Of course, the SSDI program includes other disabilities, but the label “deaf” carries power in the SSDI system. It almost always assures instant access to benefits. All that is required is an audiogram to prove that one is deaf. For some reason, an individual in a wheelchair is subject to far more evaluation, documentation, and red tape to determine if a real handicap to employment is present. When I first learned about the Social Security system, I was surprised at the “respect” being labeled deaf provoked. (At least in the government’s eyes!)

The SSDI program sounded ideal, and I was soon receiving about $600 each month, double what I had received on SSI before I started working. Although I recognized how addictive that kind of income can be, it seemed like free money! I remember asking myself, why work? But I had always worked, and I wasn’t about to stop.

In June, I was anxious to get going. I decided to peddle on my own, leaving Don to the bliss of his newfound love. I set off eagerly towards New Orleans, planning to travel and peddle for a while before working on my master’s degree.

Some independent deaf peddlers starting out are lucky enough to get advice from more experienced peddlers, who can help them avoid wasting their time and their effort. I wasn’t fortunate enough to have a mentor, and began my peddling career in a pretty disorganized manner. I was weary most of the time from the constant travel and from sleeping in the van in all kinds of weather, including some nights when I had to plug in a space heater just to keep warm.

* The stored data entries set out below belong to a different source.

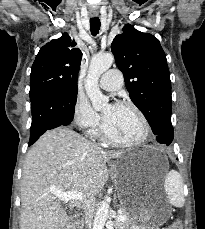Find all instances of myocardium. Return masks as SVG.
Listing matches in <instances>:
<instances>
[{
	"label": "myocardium",
	"instance_id": "myocardium-1",
	"mask_svg": "<svg viewBox=\"0 0 205 229\" xmlns=\"http://www.w3.org/2000/svg\"><path fill=\"white\" fill-rule=\"evenodd\" d=\"M118 105L129 107L137 114L138 118L140 119L141 125H142V133L137 139L132 140V141L116 140L113 137H111V135L109 134L107 130L105 119L103 118L102 124H101L102 137L104 138V140L107 143L113 146H117V147H135V146L141 145L142 143H144L147 140L150 134V125H149V122L145 114L136 104H134L131 101H126V100L121 101L118 103Z\"/></svg>",
	"mask_w": 205,
	"mask_h": 229
}]
</instances>
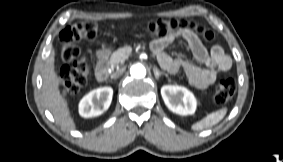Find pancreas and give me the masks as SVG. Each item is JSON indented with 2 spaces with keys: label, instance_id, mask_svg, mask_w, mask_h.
Segmentation results:
<instances>
[{
  "label": "pancreas",
  "instance_id": "1",
  "mask_svg": "<svg viewBox=\"0 0 283 162\" xmlns=\"http://www.w3.org/2000/svg\"><path fill=\"white\" fill-rule=\"evenodd\" d=\"M131 51L132 48L130 46H124L116 50L110 58L111 66L116 67L119 64H123L124 61L130 56Z\"/></svg>",
  "mask_w": 283,
  "mask_h": 162
}]
</instances>
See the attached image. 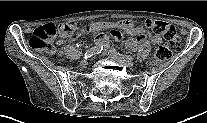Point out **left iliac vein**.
I'll list each match as a JSON object with an SVG mask.
<instances>
[{
	"label": "left iliac vein",
	"instance_id": "left-iliac-vein-1",
	"mask_svg": "<svg viewBox=\"0 0 207 123\" xmlns=\"http://www.w3.org/2000/svg\"><path fill=\"white\" fill-rule=\"evenodd\" d=\"M109 57L112 60H114V61H116V62H118V63H120L122 65H125L126 67H133V65H134L133 62H132V60L123 58V57L118 56V55H114L112 53H109Z\"/></svg>",
	"mask_w": 207,
	"mask_h": 123
}]
</instances>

Because I had no training and no real mentor, I did things the hard way. I traveled like crazy, jumping around to different places willy-nilly. I occasionally left the airport to try my luck in a different environment. Small towns are often a good choice because the people there are friendlier and less sophisticated, more apt to make a purchase. Still, even with prior experience, it would be difficult to know how long I could work there. Perhaps a manager of a restaurant might begin to recognize me after a week or two and report my presence. Or the police themselves might notice me. Police attitudes vary considerably. Some will escort you straight to jail. Others will simply ask you to move on. In either case, you’re back on the road.

One of the first things I learned is that to be successful, a peddler has to keep track of all the locations he or she has worked, which were successful, which were not, what the earnings were and how they varied at specific times and places. Many peddlers use memo books, calendars, and ledgers. Since I have a degree in computer science, I started to log this information on my computer using spreadsheet software, noting dates, locations, earnings, and hours worked.